Sul finire degli anni Novanta, Luigi Di Bella, era stato protagonista di un acceso dibattito in merito alla cura delle malattie tumorali. In breve la sua terapia introduceva nuovi farmaci (il più famoso è la somatostatina) per contrastare la degenerazione dei tessuti cancerosi.
La reazione della comunità scientifica di fronte alle ricerche Di Bella era stata però improntata a un netto rifiuto, ed erano piovute nei suoi confronti accuse pesantissime come quella, ricordata nel corso della serata in un intervento di Sandro Delmastro e proferita dal prof.
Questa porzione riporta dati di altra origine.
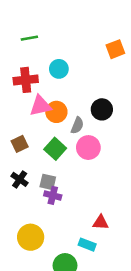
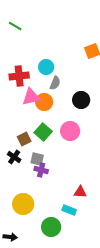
green line: (29, 38) -> (15, 26), moved, turned 40
gray semicircle: (77, 125) -> (55, 83), moved
brown square: (20, 144) -> (24, 139), moved

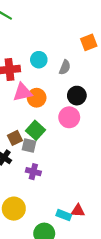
gray semicircle: (55, 83) -> (65, 67), moved
pink circle: (70, 131) -> (69, 117), moved
gray square: (37, 159) -> (29, 146), moved
red triangle: (80, 192) -> (78, 211), moved

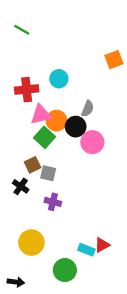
gray semicircle: (65, 67) -> (88, 109), moved
black circle: (77, 96) -> (76, 127), moved
green square: (36, 130) -> (45, 137), moved
red triangle: (78, 211) -> (102, 245), turned -32

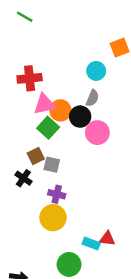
cyan circle: (59, 79) -> (96, 71), moved
yellow circle: (31, 243) -> (53, 218), moved
red triangle: (102, 245) -> (107, 239), turned 35

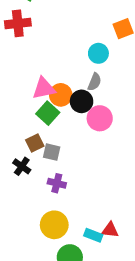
red cross: (30, 78) -> (18, 23), moved
yellow circle: (53, 218) -> (54, 225), moved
Tirelli, di aver elaborato «una terapia paragonabile alla vendita dell'acqua di Lourdes».
«Affronteremo un tema boicottato dalla medicina e su cui vorremo invece fare chiarezza» ha esordito Alberto Serena, presidente di NuovaMente e moderatore della conferenza che, attraverso le parole tratte da un'intervista rilasciata a Bruno Vespa da Luigi Di Bella, ha più volte sottolineato come la vicenda presenti lati oscuri.
L'attenzione dell'uditorio era però tutta rivolta al figlio del professore che ha attaccato a spada tratta la comunità scientifica, accusata di aver bocciato a priori la nuova terapia nonostante esistessero già numerose pubblicazioni nel mondo nelle quali emergeva l'effetto anti tumorale della somatostatina, gli esponenti del governo e persino la magistratura.
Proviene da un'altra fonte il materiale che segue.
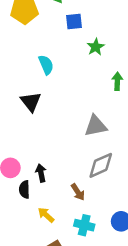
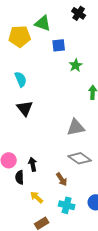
cyan semicircle: (46, 65) -> (21, 79), moved
gray diamond: (101, 165) -> (80, 158), turned 60

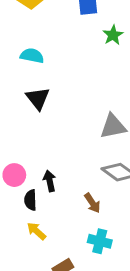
cyan semicircle: (21, 79) -> (32, 56), turned -56
yellow arrow: (37, 197) -> (36, 231), moved

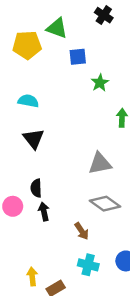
black semicircle: (30, 200) -> (36, 188), moved
yellow arrow: (36, 231) -> (32, 277), moved, turned 42

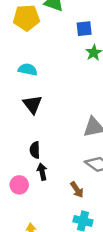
blue square: (78, 57) -> (84, 29), moved
pink circle: (13, 206) -> (19, 185), moved

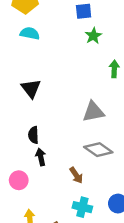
cyan semicircle: (28, 69) -> (30, 33), moved
pink circle: (19, 185) -> (19, 180), moved

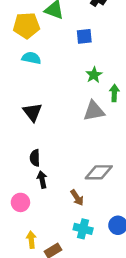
green star: (93, 36) -> (94, 75), moved
gray triangle: (93, 112) -> (94, 111), moved
gray diamond: (98, 150) -> (99, 172), turned -36

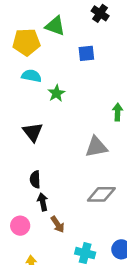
green star: (94, 75) -> (56, 93), moved
gray triangle: (94, 111) -> (96, 147), moved
brown arrow: (77, 198) -> (58, 224), moved

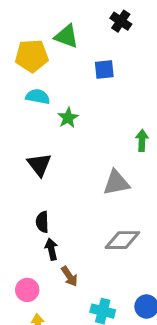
pink circle: (20, 226) -> (27, 290), moved

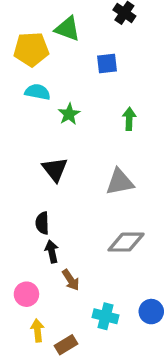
green arrow: (142, 140) -> (129, 119), moved
black triangle: (39, 165) -> (55, 169), moved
«La sperimentazione della cura di mio padre è stata viziata da gravi irregolarità. Alcuni dei 386 malati di cancro che provarono la sua "multiterapia" (Mdb) sono stati usati come vere e proprie cavie, trattati con farmaci "guasti e imperfetti". E l'Istituto superiore di Sanità, pur sapendolo, non ha avvertito 50 dei 51 ospedali d'Italia che sperimentavano i protocolli».
L'oncologo, dopo aver esposto dettagliatamente il metodo elaborato dal padre ed evidenziato come a differenza della chemioterapia, che interviene con aggressività sull'effetto della malattia, si tratti di una terapia biologica che agisce sulla causa, ha quindi illustrato il "falso della sperimentazione".
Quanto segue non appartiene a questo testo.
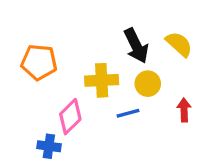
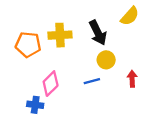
yellow semicircle: (179, 44) -> (130, 16), moved, turned 90
yellow cross: (102, 80) -> (60, 35), moved

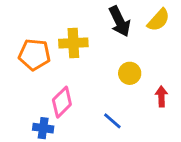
black arrow: (98, 33) -> (120, 21), moved
blue line: (92, 81) -> (112, 121), moved, turned 56

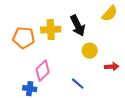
black arrow: (120, 21) -> (78, 26), moved
red arrow: (161, 96) -> (112, 67), turned 88

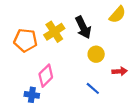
yellow cross: (51, 30) -> (54, 32), turned -30
blue line: (78, 84) -> (93, 88), moved

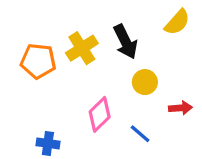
pink diamond: (46, 76) -> (100, 114), moved

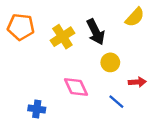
orange pentagon: (38, 61) -> (21, 27), moved
pink diamond: (100, 114) -> (76, 87), turned -70
blue line: (140, 134) -> (116, 102), moved

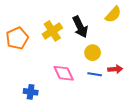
orange pentagon: (21, 27) -> (17, 38), moved, turned -30
blue line: (116, 102) -> (95, 74), moved, turned -32

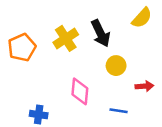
pink diamond: (64, 73) -> (80, 91), turned 30
blue line: (95, 74) -> (119, 111), moved

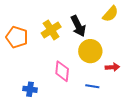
orange pentagon: (22, 47) -> (17, 37), turned -30
yellow circle: (116, 66) -> (90, 51), size x1.5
«Sono stati sottoposti a "Mdb" pazienti in stato terminale e già trattati con chemioterapia o radioterapia, mentre mio padre aveva espressamente indicato l'incompatibilità di tali cure con la sua combinazione di farmaci. Una serie di esposti-denuncia ha inoltre sostenuto che molti flaconi del farmaco emettevano uno strano odore di acetone e che le confezioni dello sciroppo erano state consegnate ai pazienti oltre la data di scadenza. Ma più di ogni cosa è mancato un gruppo di controllo, vale a dire 100 pazienti curati con la chemio e altrettanti con Mdb e conseguente confronto dei risultati». Toccanti infine sono state le testimonianze di persone guarite grazie al "Mdb", accorse da altre regioni pur di raccontare la loro verità. Ma molti sono stati anche quelli che nel corso della serata hanno chiesto informazioni per poter accedere alla terapia del medico modenese.